**Aim of the task:** The entries below are to be repeated verbatim, in full.
--- Source material Enclosed Below ---
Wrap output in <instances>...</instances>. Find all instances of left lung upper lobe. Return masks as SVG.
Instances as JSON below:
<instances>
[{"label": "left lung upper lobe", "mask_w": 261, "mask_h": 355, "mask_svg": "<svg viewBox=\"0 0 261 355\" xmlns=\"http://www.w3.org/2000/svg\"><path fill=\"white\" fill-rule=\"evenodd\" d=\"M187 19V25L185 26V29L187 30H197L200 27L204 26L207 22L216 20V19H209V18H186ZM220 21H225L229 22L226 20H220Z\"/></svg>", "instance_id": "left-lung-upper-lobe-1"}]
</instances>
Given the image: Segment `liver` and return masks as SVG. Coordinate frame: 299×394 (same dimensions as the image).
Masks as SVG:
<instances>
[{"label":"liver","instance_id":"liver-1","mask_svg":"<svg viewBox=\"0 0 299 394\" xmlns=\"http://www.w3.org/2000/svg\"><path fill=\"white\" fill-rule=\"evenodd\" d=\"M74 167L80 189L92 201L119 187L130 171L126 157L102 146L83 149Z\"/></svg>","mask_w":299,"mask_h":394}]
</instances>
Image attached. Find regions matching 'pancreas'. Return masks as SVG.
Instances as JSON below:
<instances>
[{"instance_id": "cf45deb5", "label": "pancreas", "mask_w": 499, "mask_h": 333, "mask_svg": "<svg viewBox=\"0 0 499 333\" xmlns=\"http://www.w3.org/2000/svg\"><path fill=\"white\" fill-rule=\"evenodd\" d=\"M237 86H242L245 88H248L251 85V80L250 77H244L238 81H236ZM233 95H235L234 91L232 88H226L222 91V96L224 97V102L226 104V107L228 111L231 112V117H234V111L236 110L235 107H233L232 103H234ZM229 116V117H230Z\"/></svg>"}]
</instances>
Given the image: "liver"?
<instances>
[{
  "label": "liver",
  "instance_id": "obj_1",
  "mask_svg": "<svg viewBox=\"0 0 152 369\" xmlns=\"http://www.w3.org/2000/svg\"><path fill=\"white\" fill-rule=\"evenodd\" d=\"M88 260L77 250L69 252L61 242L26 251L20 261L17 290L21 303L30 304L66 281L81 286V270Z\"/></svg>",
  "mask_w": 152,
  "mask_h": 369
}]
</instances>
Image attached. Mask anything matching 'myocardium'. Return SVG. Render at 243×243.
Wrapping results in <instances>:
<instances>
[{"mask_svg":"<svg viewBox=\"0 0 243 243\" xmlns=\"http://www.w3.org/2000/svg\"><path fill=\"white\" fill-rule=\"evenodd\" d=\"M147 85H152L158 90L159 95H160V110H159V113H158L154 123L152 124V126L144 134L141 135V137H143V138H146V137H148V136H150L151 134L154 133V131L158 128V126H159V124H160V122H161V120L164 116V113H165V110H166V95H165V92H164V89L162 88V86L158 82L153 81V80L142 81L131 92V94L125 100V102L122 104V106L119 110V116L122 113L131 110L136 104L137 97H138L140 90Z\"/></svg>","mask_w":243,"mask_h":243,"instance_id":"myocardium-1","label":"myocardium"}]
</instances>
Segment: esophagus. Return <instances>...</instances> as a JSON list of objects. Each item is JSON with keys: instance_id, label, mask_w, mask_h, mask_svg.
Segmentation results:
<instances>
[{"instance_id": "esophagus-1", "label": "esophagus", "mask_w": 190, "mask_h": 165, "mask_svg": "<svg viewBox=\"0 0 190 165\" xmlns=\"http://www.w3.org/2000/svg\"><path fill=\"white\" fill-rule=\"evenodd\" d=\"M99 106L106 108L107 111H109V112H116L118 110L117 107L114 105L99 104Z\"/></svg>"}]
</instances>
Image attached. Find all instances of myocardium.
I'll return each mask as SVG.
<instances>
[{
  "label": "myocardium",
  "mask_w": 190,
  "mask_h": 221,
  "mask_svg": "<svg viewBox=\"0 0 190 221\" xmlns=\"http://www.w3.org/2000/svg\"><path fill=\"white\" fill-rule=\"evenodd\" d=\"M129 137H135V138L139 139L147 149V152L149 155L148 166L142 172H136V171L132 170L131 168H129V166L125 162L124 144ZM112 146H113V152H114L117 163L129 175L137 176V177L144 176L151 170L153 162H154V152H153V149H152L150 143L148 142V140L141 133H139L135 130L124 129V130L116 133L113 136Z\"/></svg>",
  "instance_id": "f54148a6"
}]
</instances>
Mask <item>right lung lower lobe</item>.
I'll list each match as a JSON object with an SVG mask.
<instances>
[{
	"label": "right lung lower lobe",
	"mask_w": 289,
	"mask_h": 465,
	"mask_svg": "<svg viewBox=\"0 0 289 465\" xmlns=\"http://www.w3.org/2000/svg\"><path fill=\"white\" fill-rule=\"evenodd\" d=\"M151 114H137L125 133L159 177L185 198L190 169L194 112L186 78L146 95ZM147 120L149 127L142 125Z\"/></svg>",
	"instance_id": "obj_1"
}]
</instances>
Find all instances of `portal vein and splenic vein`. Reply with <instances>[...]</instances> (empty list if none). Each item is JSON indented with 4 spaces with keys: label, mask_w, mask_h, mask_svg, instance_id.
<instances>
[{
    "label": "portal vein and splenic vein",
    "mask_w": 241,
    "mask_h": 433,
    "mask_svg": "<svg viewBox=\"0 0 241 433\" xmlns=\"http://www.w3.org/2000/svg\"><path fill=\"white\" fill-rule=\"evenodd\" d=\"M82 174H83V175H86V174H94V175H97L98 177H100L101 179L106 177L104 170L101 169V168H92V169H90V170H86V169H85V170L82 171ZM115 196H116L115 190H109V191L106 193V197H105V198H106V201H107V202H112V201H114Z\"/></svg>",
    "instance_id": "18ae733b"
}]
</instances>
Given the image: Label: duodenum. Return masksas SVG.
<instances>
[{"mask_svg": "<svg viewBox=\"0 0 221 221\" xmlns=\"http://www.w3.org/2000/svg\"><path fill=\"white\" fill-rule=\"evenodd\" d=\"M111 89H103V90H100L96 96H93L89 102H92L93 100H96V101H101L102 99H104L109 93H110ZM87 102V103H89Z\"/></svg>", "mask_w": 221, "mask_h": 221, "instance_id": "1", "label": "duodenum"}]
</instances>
--- End of Enclosed Source material ---
**Response area:**
Wrap output in <instances>...</instances>. Find all instances of left lung upper lobe. Return masks as SVG.
Instances as JSON below:
<instances>
[{"label": "left lung upper lobe", "mask_w": 261, "mask_h": 355, "mask_svg": "<svg viewBox=\"0 0 261 355\" xmlns=\"http://www.w3.org/2000/svg\"><path fill=\"white\" fill-rule=\"evenodd\" d=\"M187 19V25L185 26V29L187 30H197L200 27L204 26L207 22L216 20V19H209V18H186ZM220 21H225L229 22L226 20H220Z\"/></svg>", "instance_id": "left-lung-upper-lobe-1"}]
</instances>
Given the image: Segment `liver` and return masks as SVG. Coordinate frame: 299×394 (same dimensions as the image).
Masks as SVG:
<instances>
[{"label":"liver","instance_id":"liver-1","mask_svg":"<svg viewBox=\"0 0 299 394\" xmlns=\"http://www.w3.org/2000/svg\"><path fill=\"white\" fill-rule=\"evenodd\" d=\"M74 167L80 189L92 201L119 187L130 171L126 157L102 146L83 149Z\"/></svg>","mask_w":299,"mask_h":394}]
</instances>
Image attached. Find regions matching 'pancreas'. Return masks as SVG.
Instances as JSON below:
<instances>
[{"instance_id": "cf45deb5", "label": "pancreas", "mask_w": 499, "mask_h": 333, "mask_svg": "<svg viewBox=\"0 0 499 333\" xmlns=\"http://www.w3.org/2000/svg\"><path fill=\"white\" fill-rule=\"evenodd\" d=\"M237 86H242L245 88H248L251 85V80L250 77H244L238 81H236ZM233 95H235L234 91L232 88H226L222 91V96L224 97V102L226 104V107L228 111L231 112V117H234V111L236 110L235 107H233L232 103H234ZM229 116V117H230Z\"/></svg>"}]
</instances>
Given the image: "liver"?
<instances>
[{
  "label": "liver",
  "instance_id": "obj_1",
  "mask_svg": "<svg viewBox=\"0 0 152 369\" xmlns=\"http://www.w3.org/2000/svg\"><path fill=\"white\" fill-rule=\"evenodd\" d=\"M88 260L77 250L69 252L61 242L26 251L20 261L17 290L21 303L30 304L66 281L81 286V270Z\"/></svg>",
  "mask_w": 152,
  "mask_h": 369
}]
</instances>
Image attached. Mask anything matching 'myocardium'. Return SVG. Render at 243×243.
Wrapping results in <instances>:
<instances>
[{"mask_svg":"<svg viewBox=\"0 0 243 243\" xmlns=\"http://www.w3.org/2000/svg\"><path fill=\"white\" fill-rule=\"evenodd\" d=\"M147 85H152L158 90L159 95H160V110H159V113H158L154 123L152 124V126L144 134L141 135V137H143V138H146V137H148V136H150L151 134L154 133V131L158 128V126H159V124H160V122H161V120L164 116V113H165V110H166V95H165V92H164V89L162 88V86L158 82L153 81V80L142 81L131 92V94L125 100V102L122 104V106L119 110V116L122 113L131 110L136 104L137 97H138L140 90Z\"/></svg>","mask_w":243,"mask_h":243,"instance_id":"myocardium-1","label":"myocardium"}]
</instances>
Segment: esophagus. Return <instances>...</instances> as a JSON list of objects. Each item is JSON with keys: instance_id, label, mask_w, mask_h, mask_svg.
Segmentation results:
<instances>
[{"instance_id": "esophagus-1", "label": "esophagus", "mask_w": 190, "mask_h": 165, "mask_svg": "<svg viewBox=\"0 0 190 165\" xmlns=\"http://www.w3.org/2000/svg\"><path fill=\"white\" fill-rule=\"evenodd\" d=\"M99 106L106 108L107 111H109V112H116L118 110L117 107L114 105L99 104Z\"/></svg>"}]
</instances>
Image attached. Find all instances of myocardium.
I'll return each mask as SVG.
<instances>
[{
  "label": "myocardium",
  "mask_w": 190,
  "mask_h": 221,
  "mask_svg": "<svg viewBox=\"0 0 190 221\" xmlns=\"http://www.w3.org/2000/svg\"><path fill=\"white\" fill-rule=\"evenodd\" d=\"M129 137H135V138L139 139L147 149V152L149 155L148 166L142 172H136V171L132 170L131 168H129V166L125 162L124 144ZM112 146H113V152H114L117 163L129 175L137 176V177L144 176L151 170L153 162H154V152H153V149H152L150 143L148 142V140L141 133H139L135 130L124 129V130L116 133L113 136Z\"/></svg>",
  "instance_id": "f54148a6"
}]
</instances>
Mask <item>right lung lower lobe</item>.
I'll list each match as a JSON object with an SVG mask.
<instances>
[{
	"label": "right lung lower lobe",
	"mask_w": 289,
	"mask_h": 465,
	"mask_svg": "<svg viewBox=\"0 0 289 465\" xmlns=\"http://www.w3.org/2000/svg\"><path fill=\"white\" fill-rule=\"evenodd\" d=\"M151 114H137L125 133L159 177L185 198L190 169L194 112L186 78L146 95ZM147 120L149 127L142 125Z\"/></svg>",
	"instance_id": "obj_1"
}]
</instances>
Find all instances of `portal vein and splenic vein`. Reply with <instances>[...]</instances> (empty list if none). Each item is JSON indented with 4 spaces with keys: label, mask_w, mask_h, mask_svg, instance_id.
<instances>
[{
    "label": "portal vein and splenic vein",
    "mask_w": 241,
    "mask_h": 433,
    "mask_svg": "<svg viewBox=\"0 0 241 433\" xmlns=\"http://www.w3.org/2000/svg\"><path fill=\"white\" fill-rule=\"evenodd\" d=\"M82 174H83V175H86V174H94V175H97L98 177H100L101 179L106 177L104 170L101 169V168H92V169H90V170H86V169H85V170L82 171ZM115 196H116L115 190H109V191L106 193V197H105V198H106V201H107V202H112V201H114Z\"/></svg>",
    "instance_id": "18ae733b"
}]
</instances>
Given the image: Label: duodenum. Return masksas SVG.
<instances>
[{"mask_svg": "<svg viewBox=\"0 0 221 221\" xmlns=\"http://www.w3.org/2000/svg\"><path fill=\"white\" fill-rule=\"evenodd\" d=\"M111 89H103V90H100L96 96H93L89 102H92L93 100H96V101H101L102 99H104L109 93H110ZM87 102V103H89Z\"/></svg>", "mask_w": 221, "mask_h": 221, "instance_id": "1", "label": "duodenum"}]
</instances>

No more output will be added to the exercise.